All parents know the importance of transmitting values ​​from an early age. We want to instill healthy values ​​that allow young people to guide their behavior and make the right decisions for themselves. But we don’t always know how to do this properly. Negotiating with your teen is one of them. But what does this course of action teach us and them?

  • It improves the handling of emotions. Because negotiating with your teen will give them the opportunity to learn to negotiate as well. They will realize that it is very difficult to come to an agreement when one of the parties involved is dominated by anger, frustration or sadness.
  • It creates trust and cohesion. The lack of cohesion in family relationships can cause emotional outbursts in your teen. Negotiating will help all of you to trust each other and be consistent in what you say, think and do.
  • It helps to express feelings. To negotiate with your teen, you need to talk honestly. You should express how all members feel and offer possible solutions to a conflict. This will help your teen express his feelings and say what he thinks without assuming that we won’t understand him.

Define borders

Everyone knows that agreements, boundaries and certain rules are necessary to make living together easier and to help prevent conflicts. We agree rules with our partner, such as not walking on the carpet with dirty feet. In the same way, we must make agreements with our children.

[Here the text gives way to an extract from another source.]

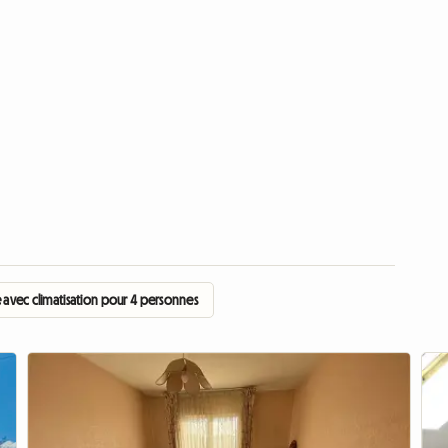
 avec climatisation pour 4 personnes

We have to agree on what time they should be back when they go out with their friends. In addition, we need rules about activities that are not allowed indoors or outdoors (smoking, drinking alcohol, friends staying overnight, etc.). The arrangements will be different in every family. But the ideal way is to negotiate, to listen to the points of view of the different family members and then lay down certain rules that everyone thinks is fair.

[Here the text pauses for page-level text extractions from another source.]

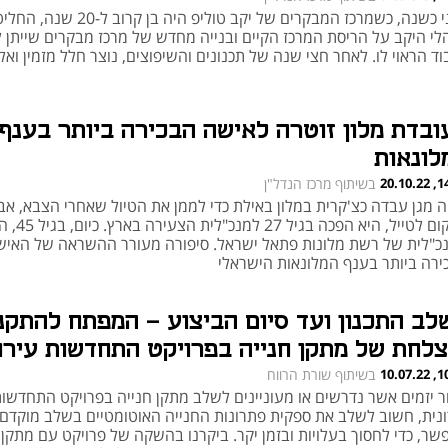
לפני כשנה, כשמרכז המבקרים של יקב טוליפ היה בן קרוב ל-20 שנה,
לי היקב על הריסת המרכז הקיים ובנייה מחדש של מרכז מבקרים שייתן לי
ד הראוי לו. לאחר חצי שנה של תכנונים והשיפוצים, נוצר חלל מזמין ואל
ובדת מלון זוטרה לאישה הבכירה ביותר בענף
לונאות
14:28
בשיתוף מרכז הנדל"ן
ה מגן עבדה כצ'קרית במלון באילת כדי לממן את הטיול שאחרי הצבא, אב
במקום לטייל, היא הפכה בגיל 27 למנכ"לי
כ"לית של רשת מלונות פתאל ישראל. סיפורה מעורר ההשראה של האיש
ירה ביותר בענף המלונאות הישראלי
לב התכנון ועד סיום הביצוע - המפתח להתקנ
צלחת של מתקן חנייה בפרויקט התחדשות עירו
10:38
בשיתוף שורת הרווח
ר יזמים אשר נדרשים או מעוניינים לשלב מתקן חנייה בפרויקט התחדשו
ונית, חשוב לשלב את ספקית פתרונות החנייה האוטומטיים בשלב מוקדם 
שר, כדי לחסוך בעלויות ובזמן יקר. ביקרנו בהשקה של פרויקט עם מתקן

The Mistakes We Make When Negotiating With Teens

Negotiating with your teen is not as easy as it may seem. But this difficulty sometimes comes not from the child but from you, the parent. For the belief that your will is law exercises an almost dictatorial authority in the house. You then do not take the opinion of your teenager into account. All of this can sabotage a negotiation before it even begins.

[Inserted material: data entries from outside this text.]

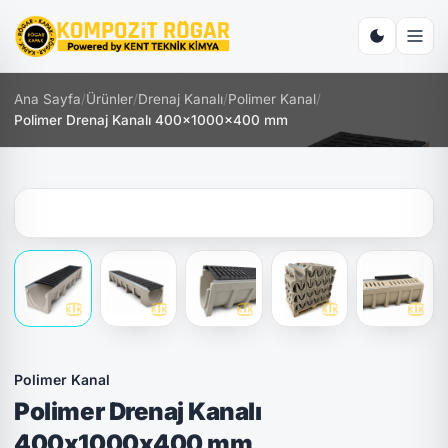
Ana Sayfa
/
Ürünler
/
Drenaj Kanalı
/
Polimer Kanal
/
Polimer Drenaj Kanalı 400x1000x400 mm
Polimer Kanal
Polimer Drenaj Kanalı
400x1000x400 mm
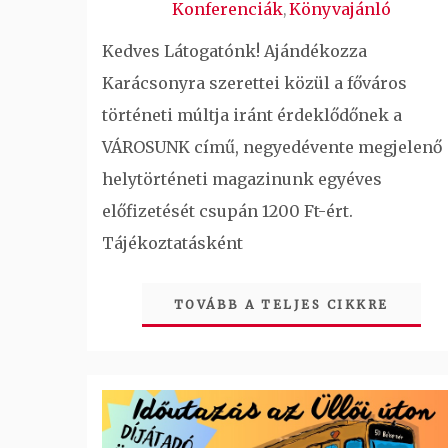
Konferenciák
Könyvajánló
,
Kedves Látogatónk! Ajándékozza
Karácsonyra szerettei közül a főváros
történeti múltja iránt érdeklődőnek a
VÁROSUNK című, negyedévente megjelenő
helytörténeti magazinunk egyéves
előfizetését csupán 1200 Ft-ért.
Tájékoztatásként
TOVÁBB A TELJES CIKKRE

That is why you should treat your teen as a person who matures, grows and learns. They are no longer little children. But they are people with an opinion. They are able to realize the many mistakes they make and also the mistakes you make. It is true that it will never be a symmetrical relationship and it shouldn’t be. But ideally, this imbalance will diminish over the years. You can learn a lot about yourself by listening to your children.

When you negotiate with your teen, you also need to get rid of certain “misrepresentations”. One such performance could be “I’m your father, so you do what I say.” This is a terrible approach in negotiations. For it imposes a principle of authority that holds back any form of dialogue. When parents misuse this principle, it is quite normal that the child will stop expressing what he thinks. They will do things in secret and hope their parents don’t find out. Or they will directly disobey the wishes of their parents. But one thing is certain. They won’t bother to discuss things. Because they know that there is no chance of a solution.

Avoid manipulation

You should also avoid any attempt to manipulate. This also applies to inconsistent behavior. If you have already agreed to something, you may never break that agreement. Many parents do. They then try to justify it with statements like “I’m not going to change what I’ve been doing all my life” or “I can do what I want, but you can’t.” These situations will only create anger. It will push your teen away even more.

When you negotiate with your teen, you can make certain mistakes. The consequences are that the relationship with them can be damaged in a serious way. Then there will be no harmony or the opportunity to grow. We must remember that we can all learn from everyone. But as a parent you are also a guide. But this doesn’t mean you have to be authoritarian, impose things and just expect your teen to comply. Why not talk about it and negotiate? Because this doesn’t mean you will lose their respect. It will also not cause the relationship to become symmetrical.

But we must keep in mind that our children are people with feelings. During adolescence, they begin to build their identity and determine their values. They are able to think for themselves and have certain opinions on various topics. As they grow up, we have to respect them more and more. If we learn how to negotiate wisely with them, our relationship with our children, whom we value so much, will benefit immensely.